How to test prototypes with agentic AI

This week we ran a meetup that was secretly a dress rehearsal. Next week we're in Lisbon at Productized, and we wanted to pressure-test the riskiest part of the session with peers in the room first. The riskiest part isn't building. It's the loop that puts a product idea in front of real people and tells you whether it lands. That loop normally eats a week. We run it in an afternoon. Here's how, and where the agent actually does the work.

It starts with what's worth testing. Before anyone builds, you need to know what you're testing and why. We point Claude at a real business (Vinted, in our case) and let it map the business model end to end. It documents the status quo, lays the canvas out on a Miro board so we can see the whole thing, and surfaces the assumptions that would hurt most if they're wrong. We take the riskiest one as the hypothesis. That order matters — David Bland's point is to decide what you're testing before you worry about how. The agent does the reading and the mapping. We decide what's worth betting on.

The Vinted business model and a Strategyzer Test Card, mapped together on a Miro board

The prototype and the Test Card grow together. Working with an agent, these two stop being separate steps. You kick-start the prototype straight from the hypothesis. Into Lovable, where the idea takes shape as you prompt it. Alongside it you fill in the Test Card: what you want to learn, and what would tell you you're onto something. Not a "7 of 10 users" threshold, a direction. The one fixed part is how you'll test, which here is always an unmoderated user test; the prototype idea fills in around it. Lovable gets close enough to a customer's brand that testers forget it's a mockup, and one small move makes it testable: a recording snippet pasted into the prototype's index.html streams every click back to our testing app, with nothing to install on the tester's phone.

A Vinted-branded prototype taking shape in Lovable

Designing the test goes one of two ways, and the Test Card guides this step too. The card that shaped the prototype now tells the test what to find out. In the PoDojo app you do it by hand: open your prototype, turn the Test Card into the tester task and the questions, grab a share link and a QR code. Or you hand the Test Card to Claude. You never touch a testing-app UI to design the survey; the agent reads the card and writes the study guide, the screening, and the questions, then launches the test. If you've got the environment set up, the same agent builds the clickable prototype too. The whole loop stays one agentic flow, from business model to running test, without leaving the chat.

The unmoderated test live in the PoDojo app, with a share QR code and 'recording snippet detected'

Running it is the easy part. People open the test on a laptop, or scan the QR and run it on their phone. At the meetup, groups tested each other's prototypes in breakout rooms. The backend records each session and transcribes it on its own: audio, what's on screen, and every interaction lined up on one timeline. No recruiting pipeline, no research-ops team in the middle.

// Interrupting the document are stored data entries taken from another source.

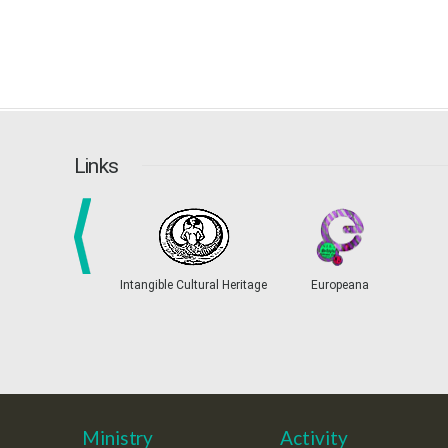
Links
prev
Intangible Cultural Heritage
Europeana
Ministry
Activity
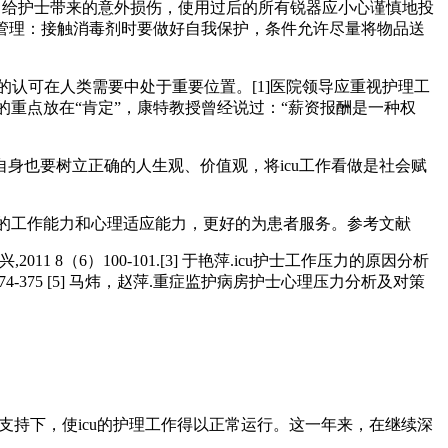
程中给护士带来的意外损伤，使用过后的所有锐器应小心谨慎地投
的管理：接触消毒剂时要做好自我保护，条件允许尽量将物品送
的认可在人类需要中处于重要位置。[1]医院领导应重视护理工
的重点放在“肯定”，康特教授曾经说过：“薪资报酬是一种权
身也要树立正确的人生观、价值观，将icu工作看做是社会赋
士的工作能力和心理适应能力，更好的为患者服务。参考文献
2011 8（6）100-101.[3] 于艳萍.icu护士工作压力的原因分析
6）374-375 [5] 马炜，赵萍.重症监护病房护士心理压力分析及对策
支持下，使icu的护理工作得以正常运行。这一年来，在继续深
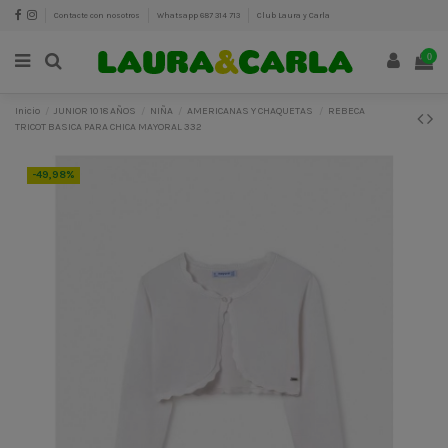
Contacte con nosotros
Whatsapp 687 314 713
Club Laura y Carla
0
Inicio
JUNIOR 10 18 AÑOS
NIÑA
AMERICANAS Y CHAQUETAS
REBECA
TRICOT BASICA PARA CHICA MAYORAL 332
-49,98%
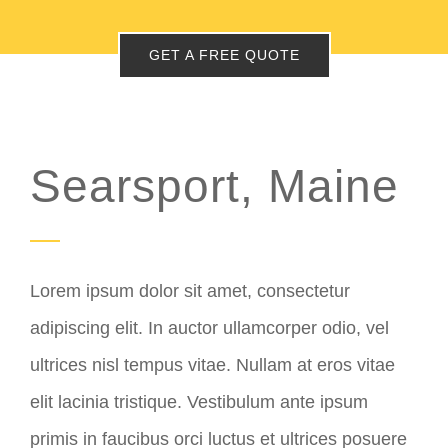
GET A FREE QUOTE
Searsport, Maine
Lorem ipsum dolor sit amet, consectetur
adipiscing elit. In auctor ullamcorper odio, vel
ultrices nisl tempus vitae. Nullam at eros vitae
elit lacinia tristique. Vestibulum ante ipsum
primis in faucibus orci luctus et ultrices posuere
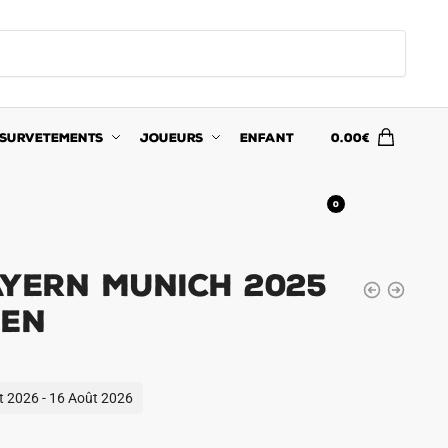
SURVETEMENTS
JOUEURS
ENFANT
0.00
€
0
ayern Munich 2025
ien
ût 2026 - 16 Août 2026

The test running on a phone: the task brief for the Vinted prototype

The spoken-feedback step of the unmoderated test on mobile

The unmoderated test confirming the session was recorded

Then Claude works through the results. It reads the behavior-tracked transcripts, tells you how many sessions came in and what's in them, and pulls out the few issues that actually showed up. Ask for a report and it writes one, with short video reels cut straight from the sessions. A finding stops being a line on a slide. People believe it more when they hear it from the tester's own mouth.

That's the loop: frame, build, test, run, synthesize — and Claude runs through all of it, not just the read-out at the end. A week of coordination folded into an afternoon, with the agent absorbing the busywork so the judgment stays with us. Plenty broke along the way, which is the point. A dojo is a place to fail safely. The people who showed up didn't watch us demo a finished thing; they built the case with us.

Watch the session

If that sounds like your kind of afternoon, we'd love to have you at the next one.

FAQ

How do you test a prototype with agentic AI?

You run one loop end to end. An agent (we use Claude) maps the business model and surfaces the riskiest assumption. You shape a Test Card and a Lovable prototype around it together, then run an unmoderated user test on desktop or mobile. The same agent designs the test and reads the sessions afterwards.

What is a Test Card?

A Test Card, popularized by David Bland and Strategyzer, turns a risky assumption into a one-page hypothesis: what you believe, how you'll test it, and the signal that you're onto something. It guides both the prototype you build and the test you run. The signal is a direction to follow, not a statistical threshold.

What is an unmoderated user test?

An unmoderated user test lets participants work through a prototype on their own, with no facilitator guiding them. They open a link on a laptop or scan a QR code on their phone, complete the task, and the tool records the session and transcribes audio, screen, and clicks on one shared timeline.

How does AI synthesize user-testing results?

The agent reads the behavior-tracked transcripts instead of you rewatching every recording. It reports how many sessions came in, pulls out the few issues that actually recurred, and writes a report with short video reels cut straight from the sessions, so each finding is backed by the participant's own words.